A new malaria vaccine (RTS,S) is saving lives: a substantial decrease in hospitalizations for severe malaria and a drop in deaths has been seen in Ghana, Kenya and Malawi, where 1.4 million children have received the vaccine in a WHO-coordinated pilot programme. The fight against the pressing problem of drug-resistant TB advanced with new WHO guidelines for a groundbreaking all-oral treatment regimen that can significantly increase cure rates, and is cheaper, less toxic and three times shorter than traditional regimens.
Other infectious diseases widespread in WHO’s early days have been dramatically reduced, such as polio, yaws, trachoma and plague. Smallpox has been eradicated. Concerted efforts in the last decade have seen more neglected tropical diseases eliminated – in 2022, trachoma was certified as eliminated in 4 more countries and sleeping sickness in 3 countries. Guinea worm cases fell to just 13 in 2022. A new network, “GONE”, aims to ensure river blindness will soon be gone.
But some diseases are more intractable to control. Cholera, which has long held international health focus, dating back to the cholera pandemics of the 19th century, still persists with poverty and is rising with climate change – in 2022, 30 countries reported a 50% increase in cases from 5 years ago, to which WHO responded with large-scale vaccination campaigns, cholera kits for half a million people and a supply coordination mechanism. Influenza outbreaks, and a possible pandemic threat, were always a concern: 70 years ago, the Global Influenza Surveillance And Response System was set up. This global network, with strong collaboration and laboratories in 127 countries, was heavily leveraged during the COVID-19 pandemic, which has laid bare the need for greater pandemic preparedness.
Transforming for the 21st century
In the last several years, WHO has embarked on an ambitious transformation agenda to make it more agile, innovative, results-focused and fit-for-purpose in the 21st century. Some of the changes made, such as bolstering partnerships and science, proved to be invaluable during the COVID-19 pandemic, which saw WHO engaging in unparalleled partnerships for countermeasures, tools and research. WHO also adopted a new strategy with the ambitious “Triple Billion” targets, which are aligned with the Sustainable Development Goals and provide a measurement framework to track the progress of Member States and the WHO Secretariat towards achieving these targets.

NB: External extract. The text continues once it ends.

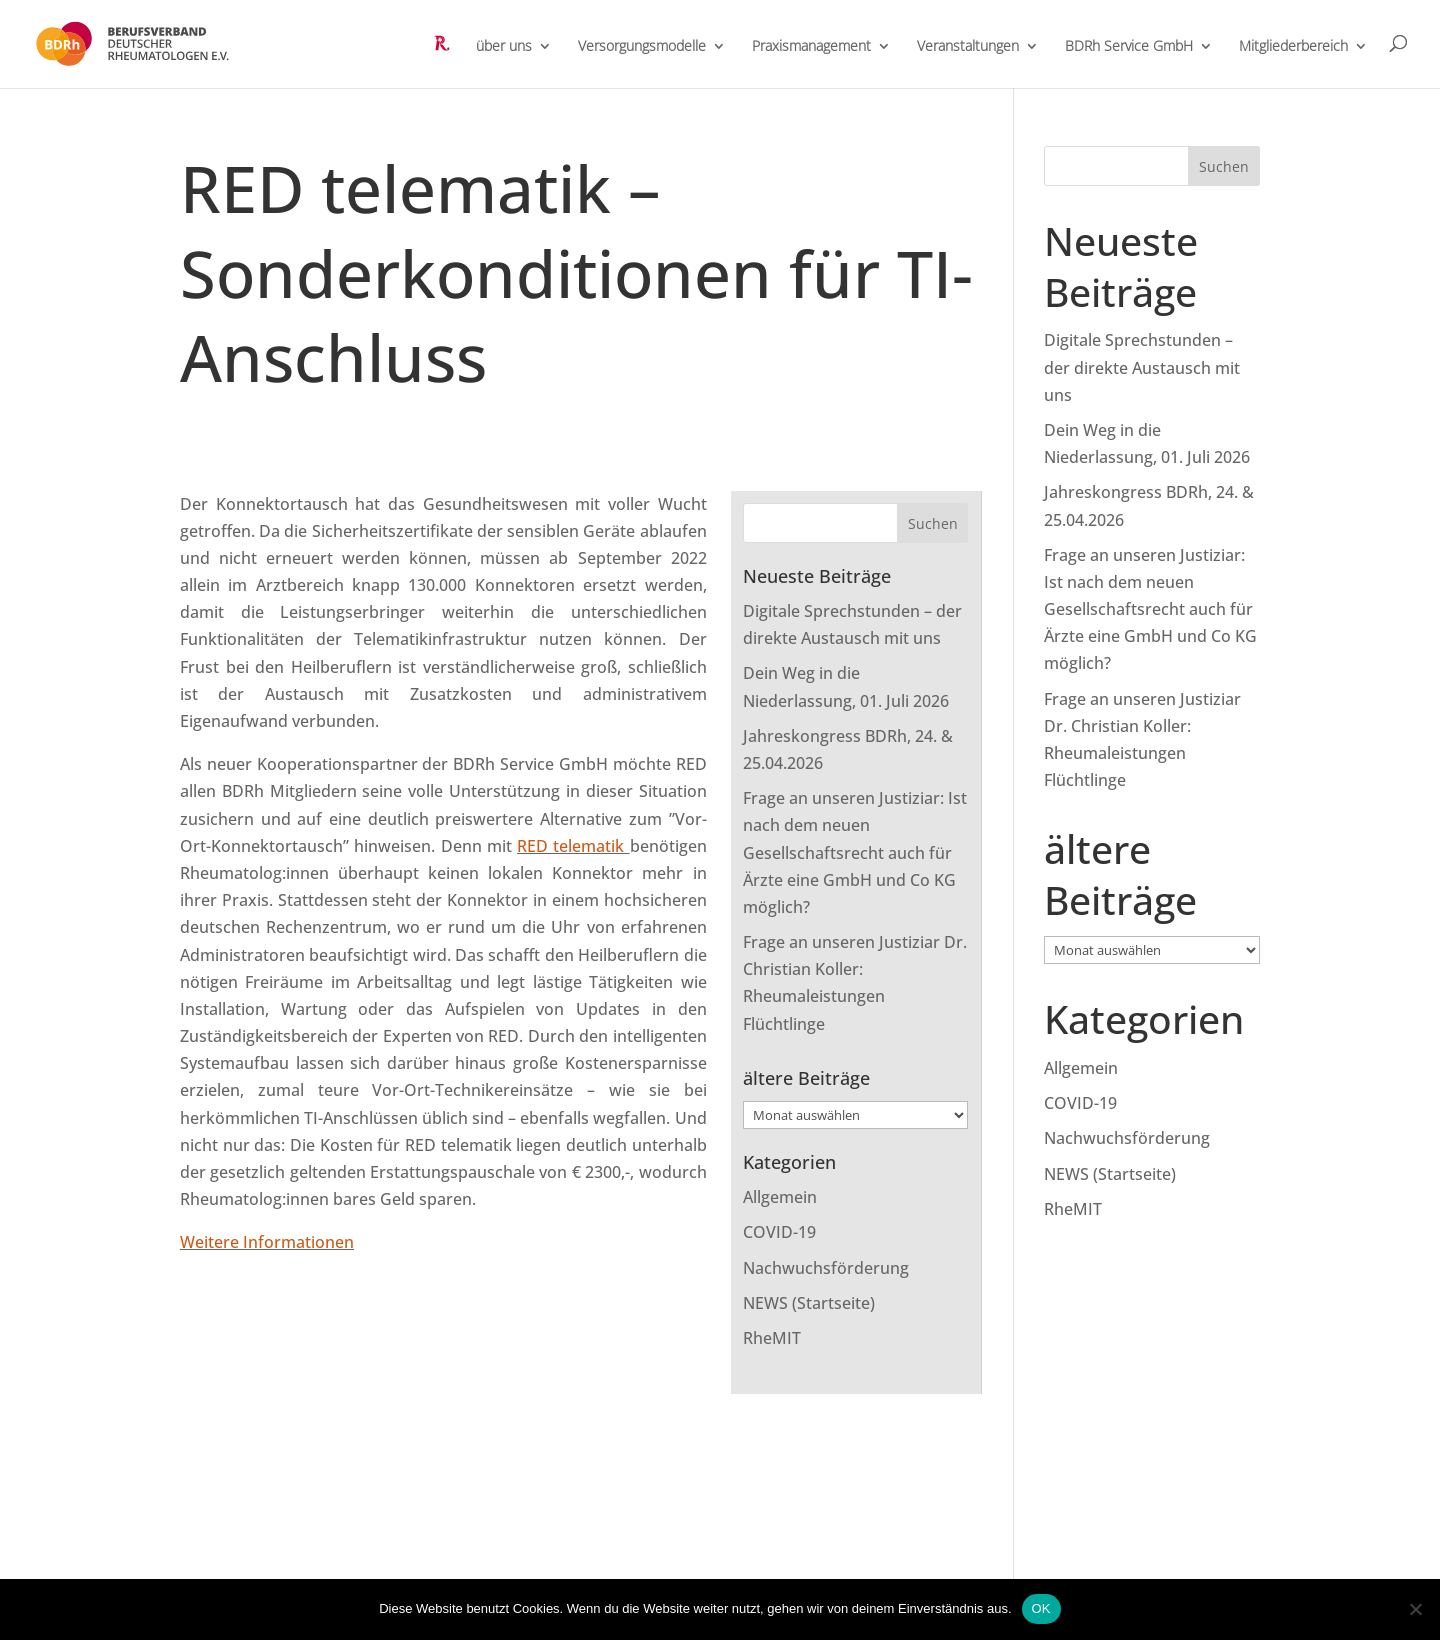 Image resolution: width=1440 pixels, height=1640 pixels. What do you see at coordinates (504, 47) in the screenshot?
I see `über uns` at bounding box center [504, 47].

Cognizant of the changing world, WHO has helped promote gender and disability inclusion. Today, one in six people experience disability, in part due to a growing burden of noncommunicable diseases, yet many experience unacceptable inequities, as a new WHO global report shows.
WHO is also working to harness the power of digital technologies – in mobile phones, telemedicine or digital information – to transform health. In 2022, WHO trained over 600 national digital health leaders in 100 countries. Enrolments in WHO’s award-winning online learning platform for health emergencies have surged by 4000% in 2.5 years, with 7.5 million learners in the last three years.
The right to health has long been a WHO principle: it is enshrined in its constitution. Today, health equity is key to addressing future health challenges. WHO is urging countries to scale up primary health care as a bridge to universal health coverage, a triple billion target. WHO continues to fight for everyone, everywhere, to have access to quality health care in its vision of health for all.